##### Recorded data

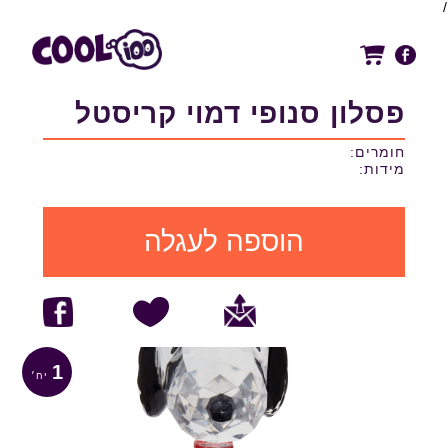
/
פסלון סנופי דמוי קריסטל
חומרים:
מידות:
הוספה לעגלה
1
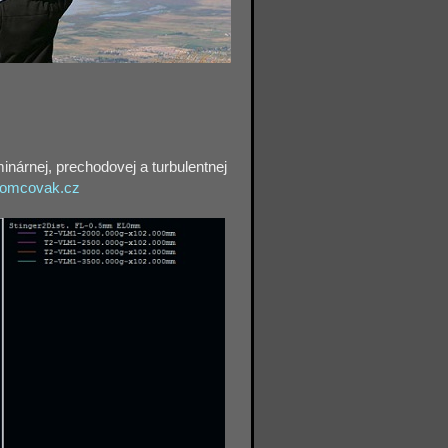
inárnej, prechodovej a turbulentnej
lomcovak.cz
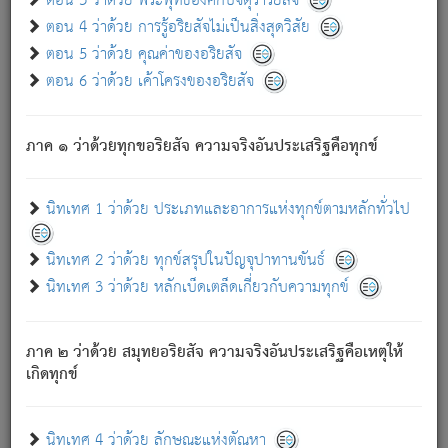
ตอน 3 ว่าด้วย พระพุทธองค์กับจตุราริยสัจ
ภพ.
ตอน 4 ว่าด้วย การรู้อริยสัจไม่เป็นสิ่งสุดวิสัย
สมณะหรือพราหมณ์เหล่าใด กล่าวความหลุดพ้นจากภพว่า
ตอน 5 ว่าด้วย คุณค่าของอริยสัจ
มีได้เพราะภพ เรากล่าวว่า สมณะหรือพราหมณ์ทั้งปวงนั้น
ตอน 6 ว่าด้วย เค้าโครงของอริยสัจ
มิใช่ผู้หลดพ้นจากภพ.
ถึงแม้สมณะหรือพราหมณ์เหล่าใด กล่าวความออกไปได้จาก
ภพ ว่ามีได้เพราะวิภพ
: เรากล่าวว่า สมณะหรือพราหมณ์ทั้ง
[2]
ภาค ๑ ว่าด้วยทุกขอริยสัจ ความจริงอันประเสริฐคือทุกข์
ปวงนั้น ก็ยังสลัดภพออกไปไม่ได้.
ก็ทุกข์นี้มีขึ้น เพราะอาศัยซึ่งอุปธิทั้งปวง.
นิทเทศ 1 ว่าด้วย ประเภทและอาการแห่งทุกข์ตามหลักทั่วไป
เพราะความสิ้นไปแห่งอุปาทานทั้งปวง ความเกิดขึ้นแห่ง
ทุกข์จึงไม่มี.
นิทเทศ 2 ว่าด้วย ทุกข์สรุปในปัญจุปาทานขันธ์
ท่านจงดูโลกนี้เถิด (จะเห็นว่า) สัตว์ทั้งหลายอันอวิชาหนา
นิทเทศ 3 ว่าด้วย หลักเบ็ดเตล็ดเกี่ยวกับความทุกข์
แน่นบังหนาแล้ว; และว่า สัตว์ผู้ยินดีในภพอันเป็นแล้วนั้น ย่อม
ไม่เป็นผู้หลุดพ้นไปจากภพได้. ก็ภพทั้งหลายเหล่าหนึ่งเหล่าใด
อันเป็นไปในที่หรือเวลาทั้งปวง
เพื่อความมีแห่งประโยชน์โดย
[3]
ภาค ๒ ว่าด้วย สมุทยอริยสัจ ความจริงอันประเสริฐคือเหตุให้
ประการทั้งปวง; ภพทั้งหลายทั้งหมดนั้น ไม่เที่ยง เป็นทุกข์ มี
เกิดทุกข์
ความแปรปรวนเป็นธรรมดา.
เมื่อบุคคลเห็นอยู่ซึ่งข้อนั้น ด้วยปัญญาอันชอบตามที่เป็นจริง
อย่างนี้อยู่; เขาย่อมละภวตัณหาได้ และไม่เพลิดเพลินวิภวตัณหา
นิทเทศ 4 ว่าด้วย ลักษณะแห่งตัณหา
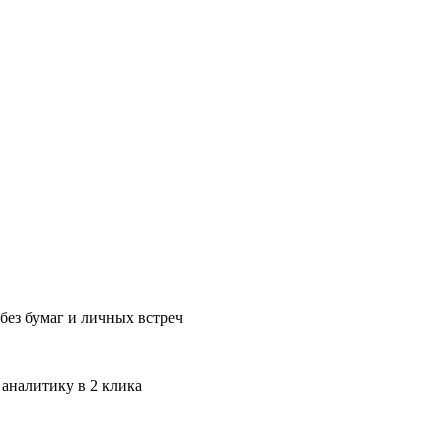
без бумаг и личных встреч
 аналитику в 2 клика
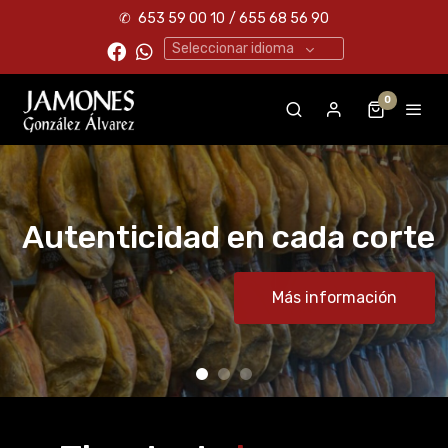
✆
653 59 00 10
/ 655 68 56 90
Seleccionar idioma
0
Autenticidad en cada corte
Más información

##########

**Aim of the exercise**
Extract all lines of the records above that include "ทเทศ".

**Output of the exercise**
นิทเทศ 1 ว่าด้วย ประเภทและอาการแห่งทุกข์ตามหลักทั่วไป
นิทเทศ 2 ว่าด้วย ทุกข์สรุปในปัญจุปาทานขันธ์
นิทเทศ 3 ว่าด้วย หลักเบ็ดเตล็ดเกี่ยวกับความทุกข์
นิทเทศ 4 ว่าด้วย ลักษณะแห่งตัณหา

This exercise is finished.